Sure, but there are other situations like this (e.g. using the name of an overloaded function without specifying which parameters you mean) where this is only an error if it's actually ambiguous.

(I'm not proposing any solution right now, just asking about the "why".)

With multiple parameters, I guess the question gets a bit messier.

If you "acknowledge" the presence of parameters by using names or _ placeholders before in, you would have to acknowledge all of them — otherwise you really wouldn't be able to disambiguate between different closure signatures.

So the question really becomes: if you chose not name any of the closure parameters (use $n instead, or don't use some of them), and there is no ambiguity about the closure signature, is there a good reason to be forced to specify an in clause with a sequence of _ placeholders?

This problem referred as technical reason here in 2016.
https://lists.swift.org/pipermail/swift-evolution/Week-of-Mon-20160118/007095.html

Ticket is here.

Fortunately, Douglas say that it will be easy to fix by very recent improvement.

2 Likes

Sounds great!

or here after the thread was imported into Discourse:

I run into this all the time while writing new code in SwiftUI (in part because there's so much trial-and-error involved). I often find myself writing something like:

    View {
        ...
    }
    .someThingToTry {
        print("it happened!")
    }

But then it yells at me because someThingToTry()’s closure takes parameters.

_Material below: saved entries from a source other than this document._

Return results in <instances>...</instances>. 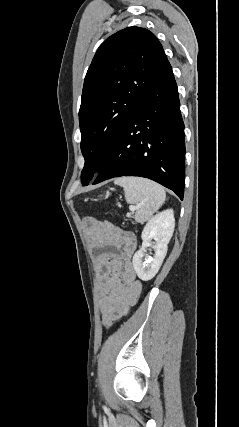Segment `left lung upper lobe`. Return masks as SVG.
<instances>
[{
  "mask_svg": "<svg viewBox=\"0 0 239 427\" xmlns=\"http://www.w3.org/2000/svg\"><path fill=\"white\" fill-rule=\"evenodd\" d=\"M171 70L162 45L145 28H125L100 45L85 76L79 110L83 186L105 166L139 103Z\"/></svg>",
  "mask_w": 239,
  "mask_h": 427,
  "instance_id": "left-lung-upper-lobe-1",
  "label": "left lung upper lobe"
}]
</instances>
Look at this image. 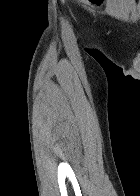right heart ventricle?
<instances>
[{"label":"right heart ventricle","mask_w":140,"mask_h":196,"mask_svg":"<svg viewBox=\"0 0 140 196\" xmlns=\"http://www.w3.org/2000/svg\"><path fill=\"white\" fill-rule=\"evenodd\" d=\"M94 192H111V191H94Z\"/></svg>","instance_id":"1"}]
</instances>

The bug about this hasn't had any love in nearly a year, although there seems to be universal agreement it should be fixed.

Is it true that the function builders work referenced above makes this easy to fix?

See also: Lift limitation that closures must use last shorthand argument. This is a well known issue.

Aside from the general limitation and code completion problem, it seems that APIs are being written to accommodate this by placing "main" or frequently used arguments at the end of method signatures which is both unintuitive and endangers API breakage when arguments are added.